PA 12th Congressional District in Contention

Pittsburgh City Paper

 FRIDAY, JULY 14, 2017

Democrats have a rural problem in Southwestern Pennsylvania’s 12th Congressional district

Posted By  on Fri, Jul 14, 2017 at 2:52 PM

CP PHOTO BY RYAN DETO

  • CP photo by Ryan Deto

On July 12, a group of left-leaning protesters rallied outside of U.S. Congressman Keith Rothfus’ (R-Sewickley) office in Ross Township. They were some 15 members strong, and they hooted and hollered for an hour, expressing displeasure with their representative for failing to hold a town halland his support of the Republicans’ attempt to repeal the Affordable Care Act.

“We are here to keep the momentum going and show how [Rothfus] is not representing us,” said Michelle Raab of PA 12 Progressives, the group that organized the protest.

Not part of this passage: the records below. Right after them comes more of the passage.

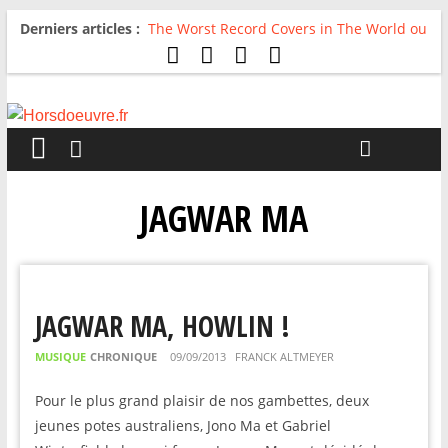
Derniers articles :
The Worst Record Covers in The World ou
Comment rire du pire
Avril 2026 : C’est dans les vieux pots
qu’on fait les meilleurs loops !
Salvaation : Electro Ladyland
For The First Time, Again : Tyler Ballgame
plie le game
Radio HDO #54 : Just be Good
JAGWAR MA
JAGWAR MA, HOWLIN !
MUSIQUE
CHRONIQUE
09/09/2013
FRANCK ALTMEYER
Pour le plus grand plaisir de nos gambettes, deux
jeunes potes australiens, Jono Ma et Gabriel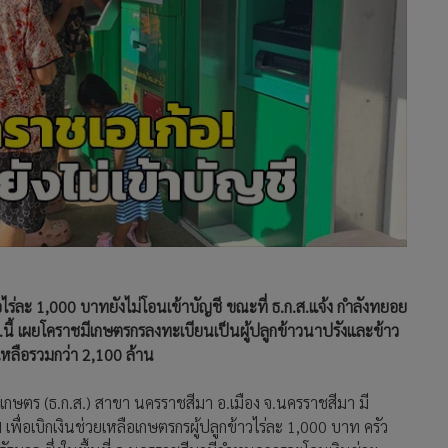
อไร่ละ 1,000 บาทยังไม่โอนเข้าบัญชี ขณะที่ ธ.ก.ส.แจ้ง กำลังทยอย
ย.นี้ เผยโคราชมีเกษตรกรลงทะเบียนเป็นผู้ปลูกข้าวนาปรังและข้าว
หลือรวมกว่า 2,100 ล้าน
รเกษตร (ธ.ก.ส.) สาขา นครราชสีมา อ.เมือง จ.นครราชสีมา มี
ื่อเบิกเงินช่วยเหลือเกษตรกรผู้ปลูกข้าวไร่ละ 1,000 บาท ครัว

PA 12 Progressives has been demonstrating outside of Rothfus’ North Hills office every Wednesday for months and has even started to attract Republican counter-protesters. On July 12, three counter-protesters held signs reading “Drain the Swamp” and “Support Trump,” but they were overwhelmed by the energy coming from the PA 12 progressives, who even had a truck clad in protest signs drive by every few minutes to garner more attention.

While the group’s energy in suburban Allegheny County is starting to shift the traditionally Republican area’s support from red to blue, it’s the fight outside of suburbia that Rothfus opponents may want to focus more energy on.

When Rothfus won re-election in 2014, he received 60 percent of the vote in the Allegheny County section of his district, which includes wealthy northern Pittsburgh suburbs like Fox Chapel, Franklin Park and Pine Township. In 2016, he received 59 percent. While modest, this shift fits into the nationwide trend of upper-income suburban areas increasing their support for Democrats.

But outside of Allegheny County, Rothfus has been increasing his support which could render any suburban shift moot. The 12th District includes parts of six Southwestern Pennsylvania counties, stretching from Ellwood City to Somerset. Every county in the 12th District outside of Allegheny has become more Republican since Rothfus took office, but none as much as the Cambria County section.

In 2012, Rothfus lost the Cambria County section to former Rep. Mark Critz (D-Johnstown), only receiving 37 percent of the vote there, even though he won the district that year. In 2014, Rothfus won Cambria County with 56 percent of the vote against Democratic challenger Erin McClelland, and in 2016, increased his Cambria County margin receiving 65 percent of the vote. In just four years, Rothfus gained more than 27 percentage points against Democratic rivals and swung Cambria County from solidly Democratic to solidly Republican.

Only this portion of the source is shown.